ASSIGNMENT. Count lines holding the string "Enter" in the data that follows. Reply with one number only.

Document layout detection data
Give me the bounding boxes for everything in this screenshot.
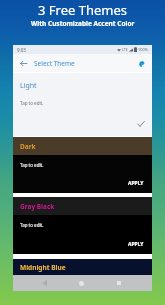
button[interactable]: Back xyxy=(37,277,51,289)
button[interactable]: Dark xyxy=(13,137,152,193)
staticText: With Customizable Accent Color xyxy=(31,19,135,28)
staticText: 9:03 xyxy=(17,47,26,53)
staticText: Tap to edit. xyxy=(20,162,44,168)
staticText: APPLY xyxy=(128,180,144,187)
staticText: Tap to edit. xyxy=(20,100,44,106)
staticText: 100% xyxy=(138,47,149,52)
button[interactable]: APPLY xyxy=(128,241,144,248)
button[interactable]: Gray Black xyxy=(13,197,152,254)
staticText: Light xyxy=(20,81,37,91)
button[interactable]: APPLY xyxy=(128,180,144,187)
staticText: Gray Black xyxy=(20,202,55,211)
button[interactable]: Accent color xyxy=(135,57,148,70)
staticText: Dark xyxy=(20,142,36,151)
staticText: Tap to edit. xyxy=(20,222,44,228)
staticText: LTE xyxy=(122,47,128,52)
staticText: Midnight Blue xyxy=(20,263,66,272)
staticText: Select Theme xyxy=(34,59,75,68)
button[interactable]: Midnight Blue xyxy=(13,259,152,275)
staticText: 3 Free Themes xyxy=(38,1,128,19)
button[interactable]: Back xyxy=(17,57,30,70)
button[interactable]: Home xyxy=(74,277,88,289)
staticText: APPLY xyxy=(128,241,144,248)
button[interactable]: Recents xyxy=(112,277,126,289)
button[interactable]: Light xyxy=(13,73,152,136)
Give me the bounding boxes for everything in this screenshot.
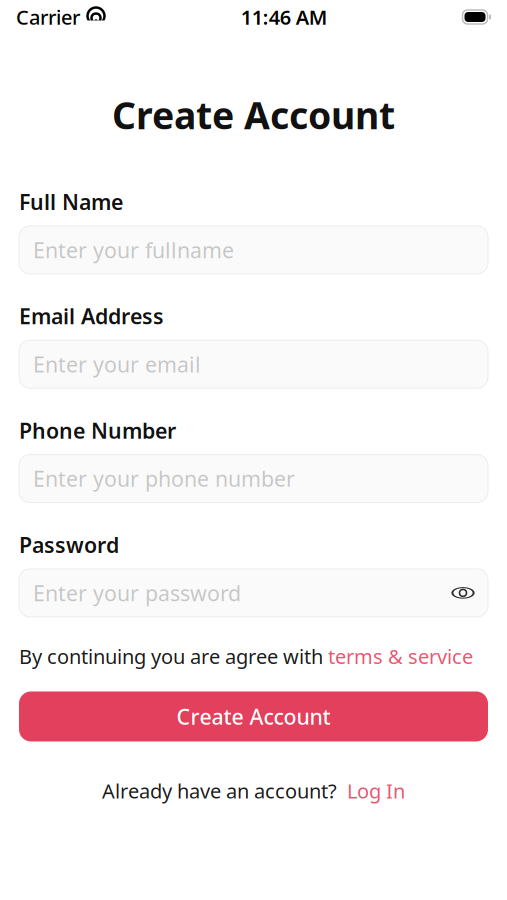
staticText: Create Account bbox=[112, 90, 395, 140]
button[interactable]: Enter your password bbox=[19, 569, 488, 617]
staticText: Password bbox=[19, 531, 119, 559]
button[interactable]: Enter your phone number bbox=[19, 455, 488, 503]
staticText: Enter your email bbox=[33, 350, 201, 378]
staticText: Full Name bbox=[19, 188, 123, 216]
staticText: terms & service bbox=[328, 643, 473, 670]
staticText: Create Account bbox=[176, 702, 330, 731]
staticText: By continuing you are agree with bbox=[19, 643, 328, 670]
staticText: Enter your fullname bbox=[33, 236, 234, 264]
button[interactable]: Enter your email bbox=[19, 340, 488, 388]
staticText: Enter your phone number bbox=[33, 464, 295, 493]
button[interactable]: Log In bbox=[347, 778, 405, 804]
staticText: 11:46 AM bbox=[241, 4, 328, 30]
staticText: Log In bbox=[347, 778, 405, 804]
button[interactable]: Create Account bbox=[19, 692, 488, 742]
staticText: Email Address bbox=[19, 302, 164, 330]
staticText: Enter your password bbox=[33, 579, 241, 607]
button[interactable]: Enter your fullname bbox=[19, 226, 488, 274]
button[interactable]: terms & service bbox=[328, 643, 473, 670]
staticText: Already have an account? bbox=[102, 778, 337, 804]
staticText: Phone Number bbox=[19, 416, 176, 444]
staticText: Carrier bbox=[16, 4, 80, 30]
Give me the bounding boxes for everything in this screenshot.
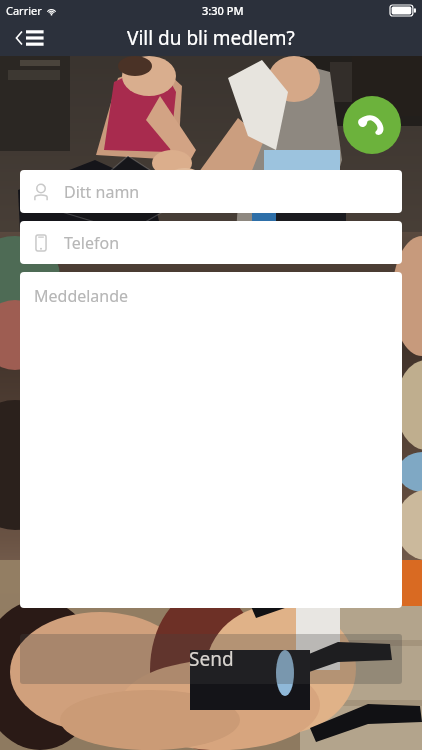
button[interactable]: Meddelande — [20, 272, 402, 608]
button[interactable]: Telefon — [20, 221, 402, 264]
staticText: Ditt namn — [64, 181, 140, 203]
button[interactable]: Menu — [10, 21, 58, 55]
button[interactable]: Send — [20, 634, 402, 684]
staticText: Meddelande — [34, 285, 129, 307]
staticText: 3:30 PM — [202, 3, 244, 18]
staticText: Vill du bli medlem? — [127, 25, 295, 51]
staticText: Send — [189, 646, 234, 672]
button[interactable]: Call — [343, 96, 401, 154]
staticText: Telefon — [64, 232, 120, 254]
staticText: Carrier — [6, 3, 42, 18]
button[interactable]: Ditt namn — [20, 170, 402, 213]
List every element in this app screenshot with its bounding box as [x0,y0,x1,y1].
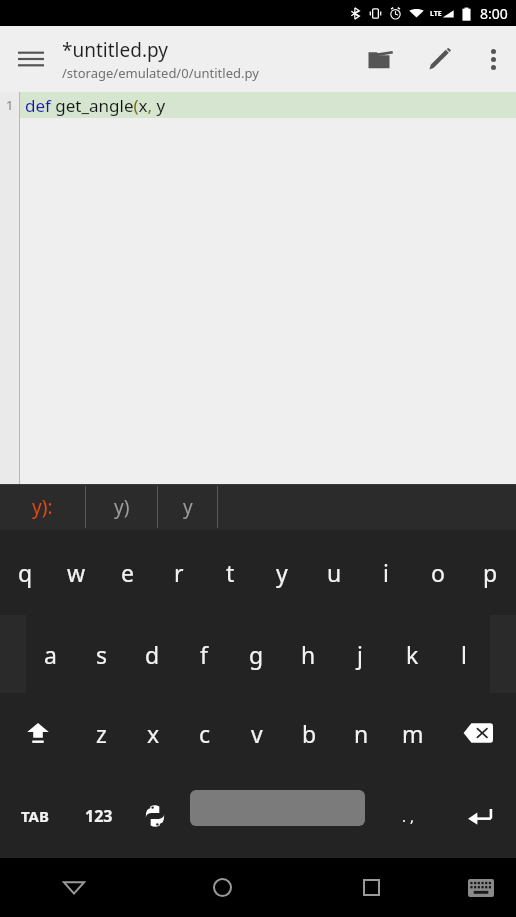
staticText: c [199,718,211,749]
staticText: *untitled.py [62,37,168,63]
button[interactable]: Shift [0,693,76,773]
button[interactable]: 123 [69,773,128,858]
button[interactable]: . , [372,773,444,858]
button[interactable]: j [334,615,386,693]
button[interactable]: s [76,615,127,693]
staticText: u [327,557,342,588]
staticText: 8:00 [480,4,508,23]
button[interactable]: q [0,530,51,615]
button[interactable]: y): [0,484,85,530]
button[interactable]: Enter [444,773,516,858]
staticText: b [302,718,317,749]
button[interactable]: g [230,615,282,693]
button[interactable]: o [412,530,464,615]
staticText: w [67,557,86,588]
button[interactable]: f [178,615,230,693]
button[interactable]: i [360,530,412,615]
staticText: y): [32,494,53,520]
staticText: g [249,639,264,670]
button[interactable]: Switch keyboard [446,858,516,917]
button[interactable]: Back [0,858,148,917]
button[interactable]: y [158,484,217,530]
staticText: k [406,639,419,670]
staticText: y [183,494,193,520]
button[interactable]: Backspace [439,693,516,773]
button[interactable]: m [387,693,439,773]
staticText: LTE [430,9,442,19]
staticText: s [96,639,108,670]
button[interactable]: c [179,693,231,773]
button[interactable]: More options [470,26,516,92]
button[interactable]: d [127,615,178,693]
button[interactable]: x [127,693,179,773]
button[interactable]: l [438,615,490,693]
staticText: q [18,557,33,588]
staticText: v [251,718,263,749]
staticText: t [226,557,235,588]
button[interactable]: w [51,530,102,615]
staticText: o [431,557,445,588]
staticText: f [200,639,208,670]
button[interactable]: a [25,615,76,693]
staticText: /storage/emulated/0/untitled.py [62,64,259,82]
staticText: y [276,557,288,588]
staticText: h [301,639,316,670]
button[interactable]: v [231,693,283,773]
button[interactable]: Home [148,858,297,917]
staticText: a [44,639,57,670]
button[interactable]: n [335,693,387,773]
button[interactable]: u [308,530,360,615]
staticText: z [96,718,107,749]
button[interactable]: y) [86,484,157,530]
button[interactable]: p [464,530,516,615]
button[interactable]: z [76,693,127,773]
staticText: d [145,639,160,670]
staticText: n [354,718,369,749]
button[interactable]: Open file [350,26,410,92]
button[interactable]: Edit [410,26,470,92]
button[interactable]: h [282,615,334,693]
staticText: j [357,639,363,670]
staticText: TAB [21,806,49,826]
staticText: . , [402,806,414,826]
button[interactable]: b [283,693,335,773]
button[interactable]: t [204,530,256,615]
button[interactable]: e [102,530,153,615]
button[interactable]: r [153,530,204,615]
button[interactable]: y [256,530,308,615]
staticText: 123 [85,805,113,827]
staticText: y) [114,494,130,520]
staticText: r [174,557,184,588]
staticText: e [121,557,134,588]
staticText: i [383,557,389,588]
staticText: l [461,639,467,670]
button[interactable]: Python symbols [128,773,182,858]
button[interactable]: Navigation menu [0,26,62,92]
staticText: x [147,718,160,749]
staticText: m [402,718,424,749]
staticText: def get_angle(x, y [25,94,166,117]
button[interactable]: Space [182,773,372,858]
staticText: 1 [6,96,14,114]
button[interactable]: TAB [0,773,69,858]
button[interactable]: Recent apps [297,858,446,917]
staticText: p [483,557,498,588]
button[interactable]: k [386,615,438,693]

WRITTEN ANSWER. 9